Jamaica Road

Jamaica Road, Southwark

Except for a one-way section at its far western end, Jamaica Road is a long stretch of dual carriageway snaking across north Bermondsey, parallel with the Thames

Hidden London: looking up at one of Jamaica Road's lamp posts
One of Jamaica Road­’s love­ly lamp posts

The road came into exis­tence in the sec­ond half of the 18th cen­tu­ry, when it was called (Bermond­sey) New Road. Its present iden­ti­ty derives from the trade that was car­ried on with Jamaica at the near­by docks, stock­ing ‘Lon­don’s larder’ with pro­vi­sions.

The Salmon Youth Cen­tre on Old Jamaica Road takes its name from the Rev­erend Harold ‘Pa’ Salmon, who found­ed the Cam­bridge Med­ical Mis­sion Set­tle­ment on Jamaica Road in 1907, when slum hous­ing filled much of the vicin­i­ty and many res­i­dents lived in pover­ty and suf­fered poor health as a con­se­quence.
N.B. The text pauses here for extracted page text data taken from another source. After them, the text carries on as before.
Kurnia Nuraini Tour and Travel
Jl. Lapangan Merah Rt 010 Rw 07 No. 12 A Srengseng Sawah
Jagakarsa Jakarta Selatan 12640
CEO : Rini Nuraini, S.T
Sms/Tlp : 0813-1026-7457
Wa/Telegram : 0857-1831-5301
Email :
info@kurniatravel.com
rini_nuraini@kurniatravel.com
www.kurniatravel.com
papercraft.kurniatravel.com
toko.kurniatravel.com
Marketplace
Lat­er called the Cam­bridge Uni­ver­si­ty Mis­sion, many of its ear­ly staff were Chris­t­ian under­grad­u­ate vol­un­teers, often med­ical stu­dents.

The Most Holy Roman Catholic Trin­i­ty Church, in the angle of Jamaica Road and Dock­head, was rebuilt in 1960 after its pre­de­ces­sor, which had stood for more than a cen­tu­ry, was destroyed by a V2 rock­et in 1945. The neigh­bour­ing Con­vent of Mer­cy was rebuilt at the same time.
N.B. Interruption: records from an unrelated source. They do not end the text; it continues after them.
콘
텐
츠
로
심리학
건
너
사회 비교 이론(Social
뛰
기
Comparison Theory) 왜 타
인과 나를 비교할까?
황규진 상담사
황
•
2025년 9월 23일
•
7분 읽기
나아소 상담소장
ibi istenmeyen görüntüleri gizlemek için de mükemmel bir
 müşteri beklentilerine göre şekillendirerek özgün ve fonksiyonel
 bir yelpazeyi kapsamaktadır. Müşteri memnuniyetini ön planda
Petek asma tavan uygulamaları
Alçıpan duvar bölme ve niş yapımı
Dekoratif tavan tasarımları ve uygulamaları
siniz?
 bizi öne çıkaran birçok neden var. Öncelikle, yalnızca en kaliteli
A hand­ful of ter­raced hous­es sur­vive on Jamaica Road from the ear­ly 19th cen­tu­ry but the major­i­ty of the area was rede­vel­oped with blocks of flats in the 1950s and 60s. The biggest project was the Dick­ens estate, west of George Row. Most of the area’s blocks are five- or sev­en-storeys tall. On the south side of Jamaica Road, the 22-storey Cas­by House, com­plet­ed in 1964, sticks out like a sore thumb.
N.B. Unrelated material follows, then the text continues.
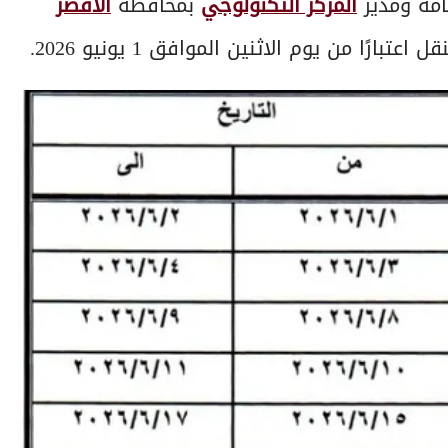
امة ومدير
المركز التكنولوجي
بمحافظة
الأقصر
 اعتبارًا من يوم الاثنين الموافق 1 يونيو 2026.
Hous­ing asso­ci­a­tions have tak­en up where the munic­i­pal author­i­ties left off, build­ing flats and small hous­es, espe­cial­ly south of Jamaica Road.

Designed by Ian Ritchie Archi­tects and built in stain­less steel and con­crete, Bermond­sey Jubilee line sta­tion opened in 1999, a lit­tle to the east of Jamaica Road­’s mid­way point.

Unin­flu­enced by its name, Jamaica Road remained a pre­dom­i­nant­ly white British part of south Lon­don long after dis­tricts like Peck­ham and Brix­ton had become mul­tira­cial com­mu­ni­ties. Nowa­days, the pop­u­la­tion of the main local ward, River­side, is 48 per cent white British – still rel­a­tive­ly high com­pared with the rest of the bor­ough, except Dul­wich. The next most numer­ous eth­nic sub-group is of black African birth or descent.

In Bram Stoker’s Dracula, the Count has six ominous boxes of Transylvanian earth delivered to an address in Jamaica Lane, Bermondsey – by which the author presumably meant Jamaica Road or one of its sidestreets.